Extracted page text data:
- - -

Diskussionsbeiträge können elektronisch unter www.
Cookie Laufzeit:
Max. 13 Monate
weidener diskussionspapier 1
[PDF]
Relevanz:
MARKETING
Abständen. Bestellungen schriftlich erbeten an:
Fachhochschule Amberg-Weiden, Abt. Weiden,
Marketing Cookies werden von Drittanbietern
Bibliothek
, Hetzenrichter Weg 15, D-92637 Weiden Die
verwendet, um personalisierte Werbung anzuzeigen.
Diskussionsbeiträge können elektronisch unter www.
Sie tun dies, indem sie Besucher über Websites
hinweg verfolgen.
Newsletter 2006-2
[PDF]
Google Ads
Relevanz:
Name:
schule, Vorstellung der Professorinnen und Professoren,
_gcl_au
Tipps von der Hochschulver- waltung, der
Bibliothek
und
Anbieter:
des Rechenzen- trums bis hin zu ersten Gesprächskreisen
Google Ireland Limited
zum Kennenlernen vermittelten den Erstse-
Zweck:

- - -

EXERCISE REQUIREMENTS. Please transcribe the lines from the one containing "zum Kennenlernen vermittelten" through the last line of the records. Include both ends and nothing else.

ANSWER BOX.
zum Kennenlernen vermittelten den Erstse-
Zweck:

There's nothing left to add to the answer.